Case ID: nj-eq_59/html/0449-01.html
Source: Caselaw Access Project
Author: {"author": "\n      Grey, V. C.", "license": "Public Domain", "url": "https://static.case.law/"}
Date Created: 2024-08-24T03:29:51.129683

James B. Holmes et al. v. Jacob J. Holmes.
    [Filed February 14th, 1900.]
    A bill to set aside a deed, alleging that it was not intended to pass title unless the purchase-price was paid, and that such price was not paid, and in the event that such relief could not be granted, seeking to enforce a vendor’s lien on the land, is not subject to demurrer for want of equity.
    On demurrer to bill.
    
      Mr. Clark McK. Whittemore, for the complainants.
    
      Mr. Charles H. Angleman. for the demurrant.
   Grey, V. C.

The bill in this cause shows that one of the complainants, James B. Holmes, is the grantor, and the others the grantees of a lot of land. That the complainant James B. Holmes had previously made a deed to the defendant, Jacob J. Holmes, conveying the same premises, and had entrusted him with the deed upon an agreement that it should not be recorded until the purchase-money was paid. Without paying the purchase-money, the defendant, Jacob J. Holmes, recorded the deed and insists upon his right to possession. The complainant James B. Holmes has conveyed the property to the other complainants, and they seek to have a decree that the deed mqde to Jacob be canceled, or if it be held not to be void, then that a vendor’s lien for the purchase-money may be decreed and enforced in favor of the complainant James B. Holmes.

The bill contains an extended relation of the transfers of the title, and of the dealings of the parties, and several special prayers for relief, but the above-stated equity is apparent upon inspecting the bill, taking its narrated facts to be true.

To this bill the defendant has filed a general demurrer without specifying any causes of demurrer. The complainant objects that without some specifications of the cause of-demurrer he is not apprised of the grounds upon which the defendant criticises his bill.

In Essex Paper Co. v. Greacen, 18 Stew. Eq. 506, it was declared that where the question as to sufficiency of the bill is manifest on its face, a general demurrer for want of equity without any specification of grounds would be sustained, but where the defect is so obscure that it is not readily discernible on the face of the bill, a specification of the grounds on which the demurrer is found will be required.

The demurrant in this case insists that the bill shows an apparent want of equity because he claims it asks both to set aside the deed to the defendant, Jacob J. Holmes, and recognizes its validity in asking to have the purchase-money in the same deed declared to be a lien, &c.

There is shown in the bill a- most confused condition of the title to the land, arising from the ignorance of the parties who conducted the business, as to the effect of their action.
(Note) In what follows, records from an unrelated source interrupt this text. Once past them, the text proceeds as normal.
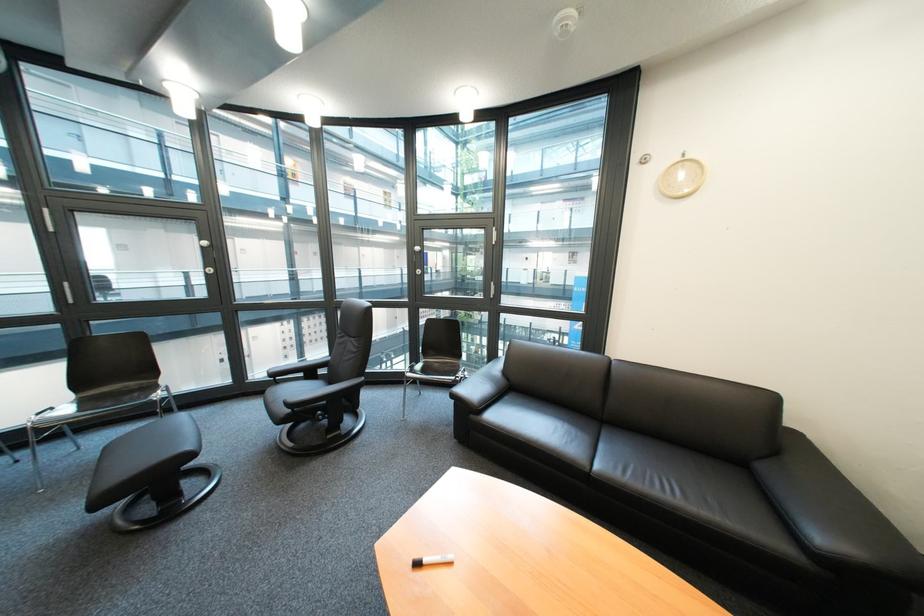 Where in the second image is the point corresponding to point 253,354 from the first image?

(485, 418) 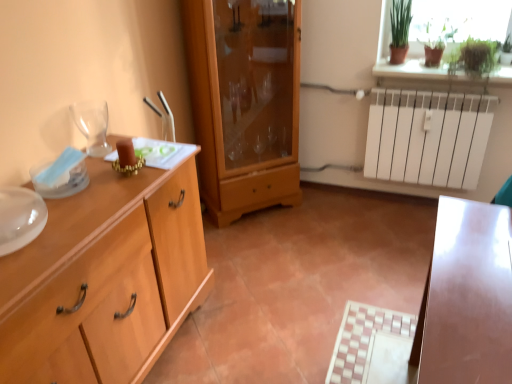 Question: Does transparent glass wine glass at left have a lesser height compared to green matte plant at upper right?

Choices:
 (A) yes
 (B) no

Answer: (A)

Question: Is transparent glass wine glass at left smaller than green matte plant at upper right?

Choices:
 (A) yes
 (B) no

Answer: (A)

Question: Is transparent glass wine glass at left to the left of green matte plant at upper right from the viewer's perspective?

Choices:
 (A) yes
 (B) no

Answer: (A)

Question: Is transparent glass wine glass at left outside of green matte plant at upper right?

Choices:
 (A) yes
 (B) no

Answer: (A)

Question: Is transparent glass wine glass at left thinner than green matte plant at upper right?

Choices:
 (A) no
 (B) yes

Answer: (B)

Question: Is transparent glass wine glass at left not near green matte plant at upper right?

Choices:
 (A) no
 (B) yes

Answer: (B)

Question: Are transparent glass wine glass at left and light wood chest of drawers at left beside each other?

Choices:
 (A) yes
 (B) no

Answer: (B)

Question: From a real-world perspective, does transparent glass wine glass at left stand above light wood chest of drawers at left?

Choices:
 (A) no
 (B) yes

Answer: (B)

Question: Could you tell me if transparent glass wine glass at left is facing light wood chest of drawers at left?

Choices:
 (A) no
 (B) yes

Answer: (A)

Question: Is transparent glass wine glass at left thinner than light wood chest of drawers at left?

Choices:
 (A) yes
 (B) no

Answer: (A)

Question: Can you confirm if transparent glass wine glass at left is shorter than light wood chest of drawers at left?

Choices:
 (A) yes
 (B) no

Answer: (A)

Question: Is light wood chest of drawers at left completely or partially inside transparent glass wine glass at left?

Choices:
 (A) no
 (B) yes

Answer: (A)

Question: Is light wood chest of drawers at left directly adjacent to green matte plant at upper right?

Choices:
 (A) yes
 (B) no

Answer: (B) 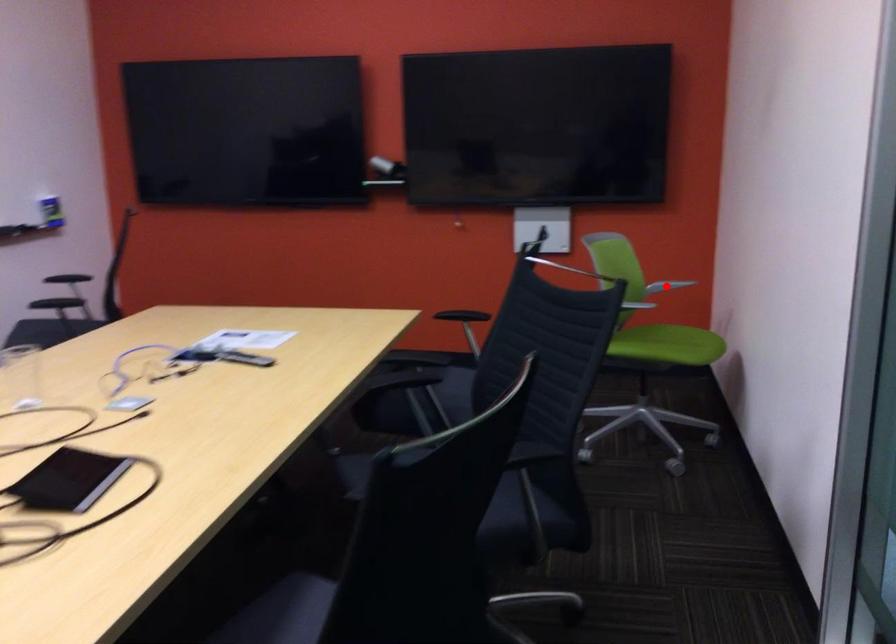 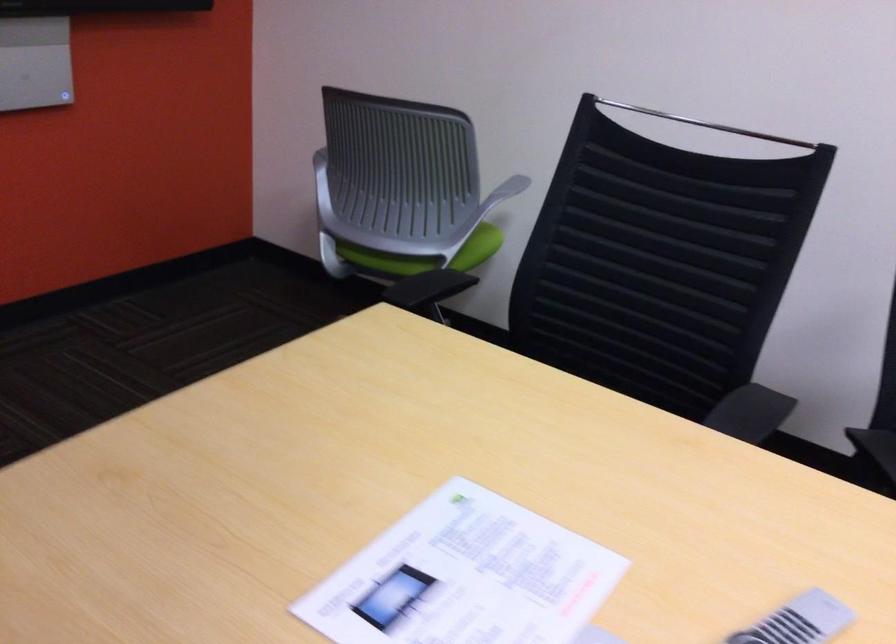 Question: I am providing you with two images of the same scene from different viewpoints. A red point is marked on the first image. At the location where the point appears in image 1, is it still visible in image 2?

Choices:
 (A) Yes
 (B) No

Answer: (B) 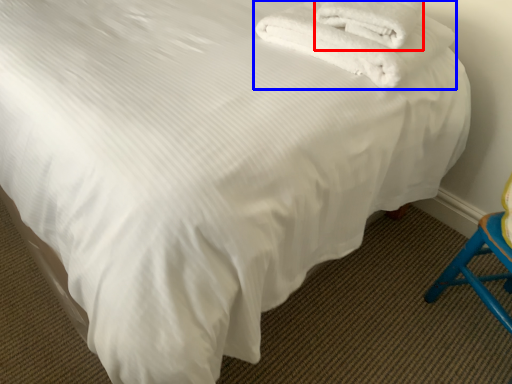 Question: Which point is closer to the camera, towel (highlighted by a red box) or towel (highlighted by a blue box)?

Choices:
 (A) towel
 (B) towel

Answer: (B)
The bill sets out all that was done, and claims that the making of the deed to Jacob was merely tentative, and not intended to pass title, unless upon the happening of a certain stated event that this event did not happen, and consequently the deed to Jacob was inoperative, and he had no right to record it, and the complainant has au equity to have a clearing of the record and a restoration of the title exactly as if that deed had never been executed. The bill also asks in the alternative that if. the first mode of relief should fail, and if for any reason that deed should stand, then that the purchase-money, which should have been paid and was not paid, may be declared a lien against the title so held to be in the defendant, Jacob J. Holmes, and that it may be enforced against it. The remedies sought are within .the general scope of the equity set forth in the bill. They are asked for successively, and not concurrently, as intimated by the defendant.

' Notwithstanding the somewhat confused statement of the complainant’s claim, there may be found in the bill a sufficient allegation of a right to equitable relief, to stand against a general demurrer, which goes to the whole bill, and cannot be sustained as to part only. Banta v. Moore, 2 McCart. 103; Brownlee v. Lockwood, 5 C. E. Gr. 257.

The demurrer should be overruled, with costs.